Reliable funding and enhanced services for public transportation are some of the goals of three candidates vying for Position 7 on the Rogue Valley Transportation District board in the May 19 election.

Reliable funding and enhanced services for public transportation are some of the goals of three candidates vying for Position 7 on the Rogue Valley Transportation District board in the May 19 election.

Susan Aufderheide of Ashland and Rick Dyer of Medford are challenging incumbent Sharon Ely of White City for the four-year term. Running unopposed for three other seats are incumbents Stan Littrell and Joel Marks and David Carr.

Ballots must be returned by 8 p.m. May 19 to the Jackson County Elections Center to be counted. They were mailed out Friday. Drop boxes open May 11.

All members of the RVTD board talk about dependable funding for public transportation, but a proposed payroll tax on employers in the valley does not seem likely to happen anytime soon, said Ely, who seeks her second and, she said, last term on the board.

"The payroll tax is not going to be an issue in the next two years," Ely said. "We've looked at a lot of different (funding) ways and have been talking to a lot of different agencies and businesses. I don't know where they're at. They support it more than they used to."

A good source of funding in the short term might be senior and disabled grants to better serve those populations, she said.

Ely, 45, is a licensed massage therapist and provides services for people with disabilities to support independent living. She has an associate's degree as an occupational therapy assistant. She's on the Home Care Commission and State Independent Living Council.

Dyer said he rode the bus from Medford to Southern Oregon University to get his business administration and accounting degree in 1987. Having worked 20 years in the automotive industry here, he said he understands the business world and thinks businesses want to step up and help public transit work.

"It's going to take a lot of innovative ideas. Hopefully there will be federal funding for vital services," said Dyer.

While not committing to any new tax, Dyer noted that "business owners recognize the need for bus service and are not averse to paying their share, but they feel the responsibility to see a concrete plan of what's going to be done with the money and what the economic benefit will be."

Dyer, 44, is an efficient-energy educator and owns Northwest Energy Solutions. He lives in Medford and is in his third year of Concord Law School in Los Angeles, which he attends online. He hasn't held public office before.

Aufderheide said sustainability and stewardship of limited resources should be the guiding principles in transportation and all other actions, according to her Voters' Pamphlet statement.

"My passion is light rail between Ashland and Medford and a line-item in budgets of all cities for public transportation, so it's sustainable," she said.

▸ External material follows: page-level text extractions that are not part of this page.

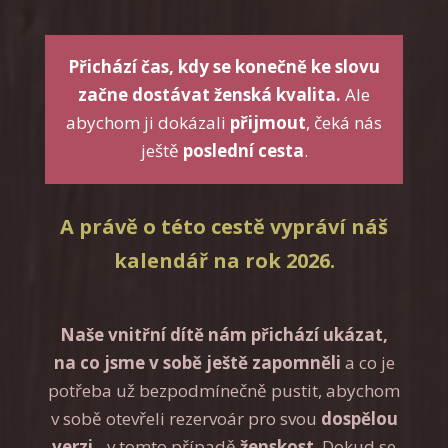
Přichází čas, kdy se konečně ke slovu
začne dostávat ženská kvalita.
Ale
abychom ji dokázali
přijmout
, čeká nás
ještě
poslední cesta
.
A právě o této cestě vypráví náš
kalendář na rok 2026.
Naše vnitřní dítě nám přichází ukázat,
na co jsme v sobě ještě zapomněli
a co je
potřeba už bezpodmínečně pustit, abychom
v sobě otevřeli rezervoár pro svou
dospělou
verzi
- v tomto případě
ženskost
. Dokud se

Aufderheide supports night and weekend buses, "efficient service for vulnerable populations," short electric buses for small communities, using train tracks for an electric trolley, getting more riders educated to use buses and finding a combination of revenue options that shares the burden among all who benefit from public transit.

Aufderheide, 60, is a videographer and membership chairwoman for KSKQ Community Radio. She has a communications degree from SOU and is a certified mediator. She has served on the Ashland Cable Access Commission, Alliance for Community Media, Ashland Living Wage Committee, Multicultural Association of Southern Oregon and the Pacific Green Party.

The seven RVTD directors are elected at large to four-year terms.